10g of ice at -20C is dropped into a calorimeter containing 10g of water at 10 C,the specific heat of water is twice that of ice.when the equilibrium is reached the calorimeter will contain??

To solve this problem, we need to analyze the heat transfer that occurs when the ice is added to the warmer water. The key here is to understand how energy moves between the ice and the water until they reach thermal equilibrium. Let's break it down step by step.

Understanding the System

We have two substances: ice and water. The ice is at a temperature of -20°C, and the water is at 10°C. The specific heat of water is twice that of ice, which is an important factor in our calculations. Let’s denote the specific heat of ice as \(c\) and that of water as \(2c\).

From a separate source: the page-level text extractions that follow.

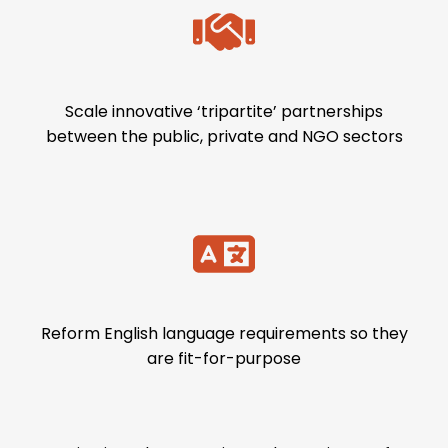
Scale innovative ‘tripartite’ partnerships
between the public, private and NGO sectors
Reform English language requirements so they
are fit-for-purpose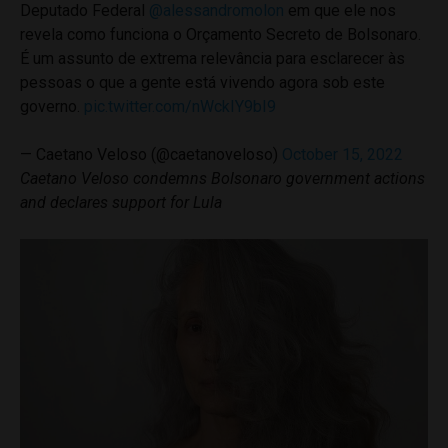
Deputado Federal
@alessandromolon
em que ele nos
revela como funciona o Orçamento Secreto de Bolsonaro.
É um assunto de extrema relevância para esclarecer às
pessoas o que a gente está vivendo agora sob este
governo.
pic.twitter.com/nWckIY9bI9
— Caetano Veloso (@caetanoveloso)
October 15, 2022
Caetano Veloso condemns Bolsonaro government actions
and declares support for Lula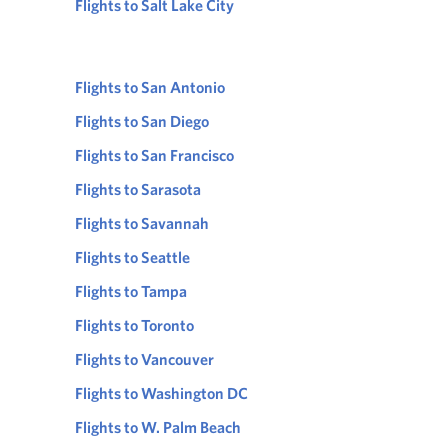
Flights to Salt Lake City
Flights to San Antonio
Flights to San Diego
Flights to San Francisco
Flights to Sarasota
Flights to Savannah
Flights to Seattle
Flights to Tampa
Flights to Toronto
Flights to Vancouver
Flights to Washington DC
Flights to W. Palm Beach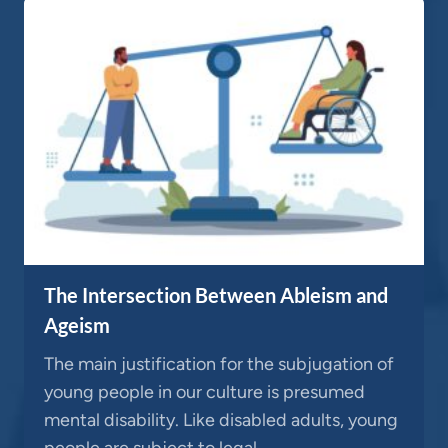
The Intersection Between Ableism and
Ageism
The main justification for the subjugation of
young people in our culture is presumed
mental disability. Like disabled adults, young
people are subject to legal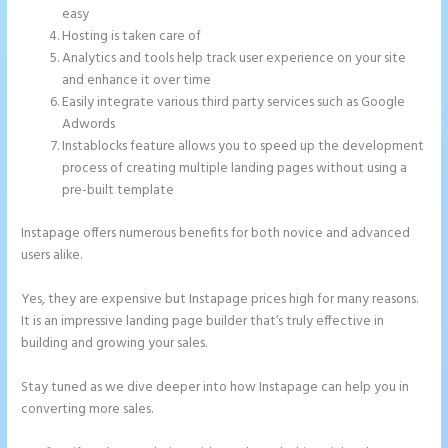
easy
Hosting is taken care of
Analytics and tools help track user experience on your site
and enhance it over time
Easily integrate various third party services such as Google
Adwords
Instablocks feature allows you to speed up the development
process of creating multiple landing pages without using a
pre-built template
Instapage offers numerous benefits for both novice and advanced
users alike.
Yes, they are expensive but Instapage prices high for many reasons.
It is an impressive landing page builder that’s truly effective in
building and growing your sales.
Stay tuned as we dive deeper into how Instapage can help you in
converting more sales.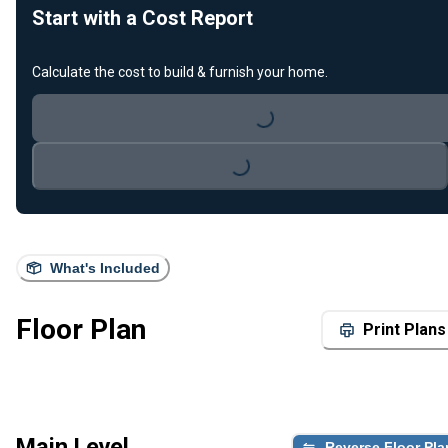
Start with a Cost Report
Calculate the cost to build & furnish your home.
Loading...
Loading...
What's Included
Floor Plan
Print Plans
Main Level
Reverse Floor Pla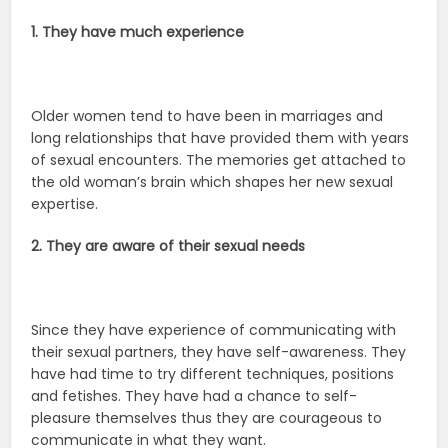
1. They have much experience
Older women tend to have been in marriages and
long relationships that have provided them with years
of sexual encounters. The memories get attached to
the old woman’s brain which shapes her new sexual
expertise.
2. They are aware of their sexual needs
Since they have experience of communicating with
their sexual partners, they have self-awareness. They
have had time to try different techniques, positions
and fetishes. They have had a chance to self-
pleasure themselves thus they are courageous to
communicate in what they want.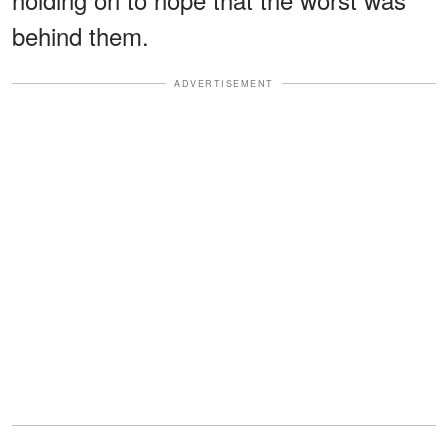
behind them.
ADVERTISEMENT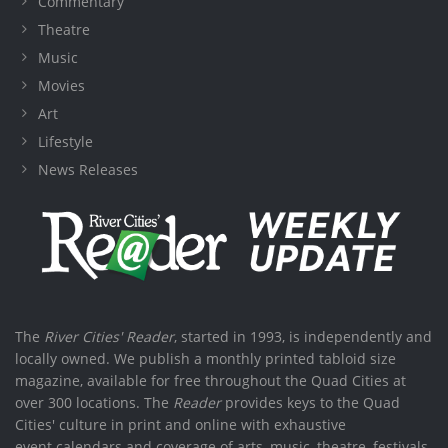
Commentary
Theatre
Music
Movies
Art
Lifestyle
News Releases
The
River Cities' Reader
, started in 1993, is independently and
locally owned. We publish a monthly printed tabloid size
magazine, available for free throughout the Quad Cities at
over 300 locations. The
Reader
provides keys to the Quad
Cities' culture in print and online with exhaustive
event calendars and coverage of arts, music, theatre, festivals,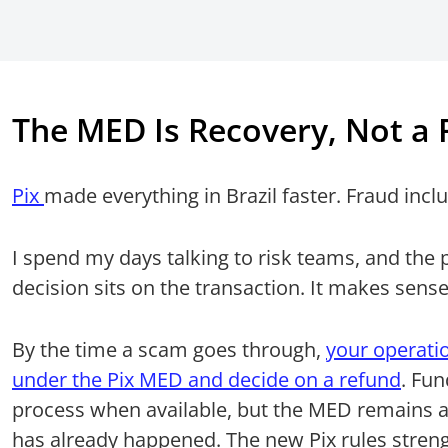
The MED Is Recovery, Not a F
Pix
made everything in Brazil faster. Fraud incl
I spend my days talking to risk teams, and the 
decision sits on the transaction. It makes sense, 
By the time a scam goes through,
your operatio
under the Pix MED and decide on a refund
. Fu
process when available, but the MED remains a
has already happened. The new Pix rules stren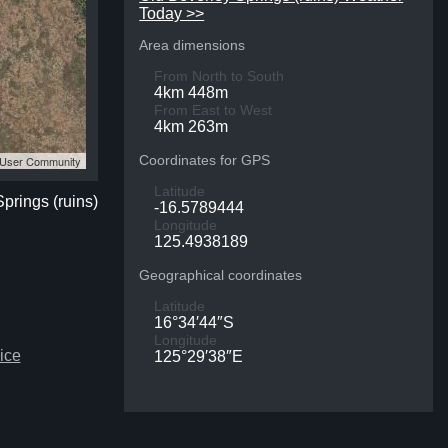
Today >>
Area dimensions
From North to South
4km 448m
From East to West
4km 263m
Coordinates for GPS
S User Community
Latitude
Springs (ruins)
-16.5789444
Longitude
125.4938189
Geographical coordinates
Latitude
16°34′44″S
Longitude
ice
125°29′38″E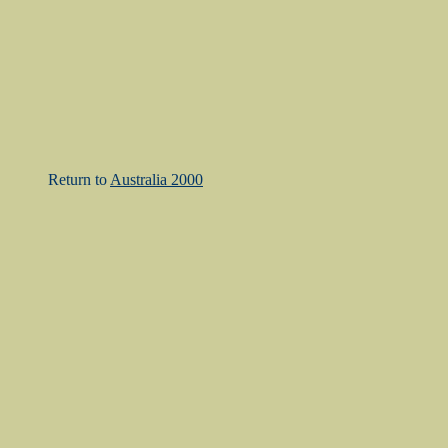
Return to
Australia 2000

Heat Transfer Calculations

When the ice is introduced to the water, the following processes occur:

• The ice will first absorb heat to raise its temperature from -20°C to 0°C.
• Next, the ice will melt into water at 0°C.
• Finally, the resulting water from the melted ice will absorb heat to reach the equilibrium temperature.

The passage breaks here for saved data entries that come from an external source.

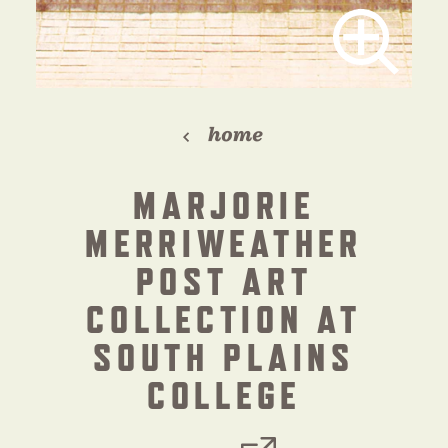
home
MARJORIE
MERRIWEATHER
POST ART
COLLECTION AT
SOUTH PLAINS
COLLEGE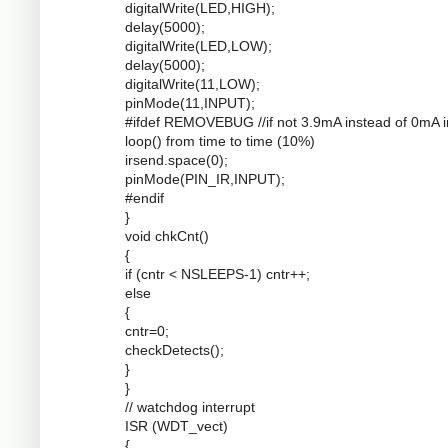
digitalWrite(LED,HIGH);
delay(5000);
digitalWrite(LED,LOW);
delay(5000);
digitalWrite(11,LOW);
pinMode(11,INPUT);
#ifdef REMOVEBUG //if not 3.9mA instead of 0mA i
loop() from time to time (10%)
irsend.space(0);
pinMode(PIN_IR,INPUT);
#endif
}
void chkCnt()
{
if (cntr < NSLEEPS-1) cntr++;
else
{
cntr=0;
checkDetects();
}
}
// watchdog interrupt
ISR (WDT_vect)
{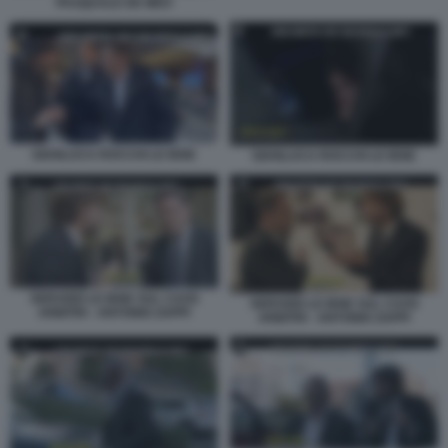
PASQUALE DE MEO
GIANLUCA ROCCHI LE IENE
GIANLUCA ROCCHI LE IENE
SERVIZIO LE IENE SUL CAOS
SERVIZIO LE IENE SUL CAOS
ARBITRI - ANTONIO ZAPPI
ARBITRI - ANTONIO ZAPPI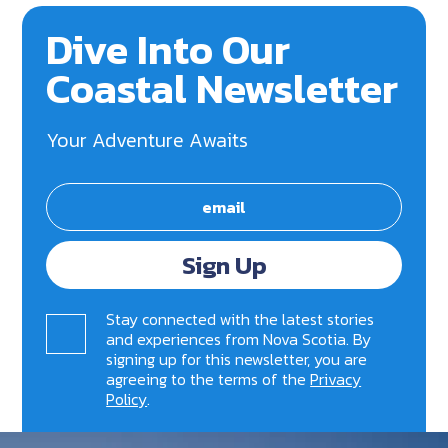
Dive Into Our
Coastal Newsletter
Your Adventure Awaits
Sign Up
Stay connected with the latest stories
and experiences from Nova Scotia. By
signing up for this newsletter, you are
agreeing to the terms of the
Privacy
Policy
.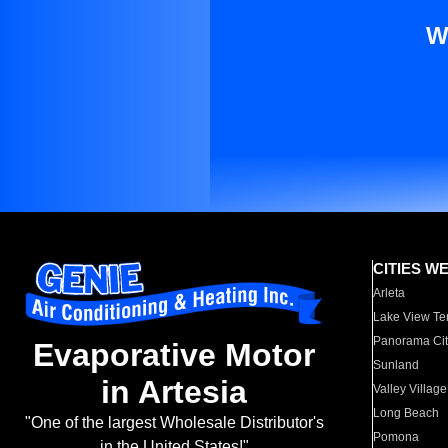
W
CITIES W
Arleta
Lake View Te
Panorama Cit
Evaporative Motor
Sunland
in Artesia
Valley Village
Long Beach
"One of the largest Wholesale Distributor's
Pomona
in the United States!"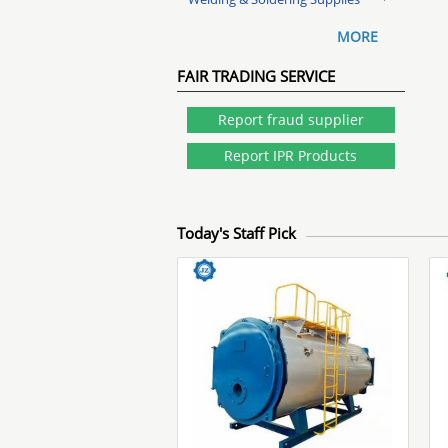
MORE
FAIR TRADING SERVICE
Report fraud supplier
Report IPR Products
Today's Staff Pick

Calculating Heat Absorbed by Ice

1. **Heating the Ice:** The heat required to raise the temperature of the ice from -20°C to 0°C can be calculated using the formula:

Q1 = m_ice * c_ice * ΔT

Where:

• m_ice = 10 g
• c_ice = c (specific heat of ice)
• ΔT = 0 - (-20) = 20°C

So, we have:

Q1 = 10g * c * 20°C = 200c

2. **Melting the Ice:** The heat required to melt the ice at 0°C is given by:

Q2 = m_ice * L_f

Where \(L_f\) is the latent heat of fusion for ice. Assuming \(L_f\) is approximately 334 J/g, we get:

Q2 = 10g * 334 J/g = 3340 J

3. **Total Heat Absorbed by Ice:** The total heat absorbed by the ice to reach 0°C and then melt is:

Q_total_ice = Q1 + Q2 = 200c + 3340 J

Calculating Heat Lost by Water

Now, let’s calculate the heat lost by the water as it cools down from 10°C to the equilibrium temperature \(T_f\):

Q_water = m_water * c_water * (T_f - 10°C)

Where:

• m_water = 10 g
• c_water = 2c (specific heat of water)
• ΔT = T_f - 10°C

Thus, we have:

Q_water = 10g * 2c * (T_f - 10°C) = 20c(T_f - 10)

Setting Up the Equation for Equilibrium

At thermal equilibrium, the heat gained by the ice will equal the heat lost by the water:

200c + 3340 J = 20c(T_f - 10)

Solving for Equilibrium Temperature

Now, let’s rearrange the equation to find \(T_f\):

200c + 3340 = 20cT_f - 200c

20cT_f = 200c + 3340 + 200c

20cT_f = 400c + 3340

T_f = (400c + 3340) / 20c

Assuming \(c\) cancels out, we simplify:

T_f = 20 + 167/c

Final Considerations

Since the specific heat of ice is less than that of water, the equilibrium temperature will be above 0°C but below 10°C. The exact value will depend on the specific heat of ice used. However, we can conclude that the calorimeter will contain a mixture of water at the equilibrium temperature, which will be a liquid state since all the ice will have melted.

In summary, the calorimeter will contain water at a temperature slightly above 0°C, with all the initial ice melted into water, resulting in a total of 20g of water at equilibrium.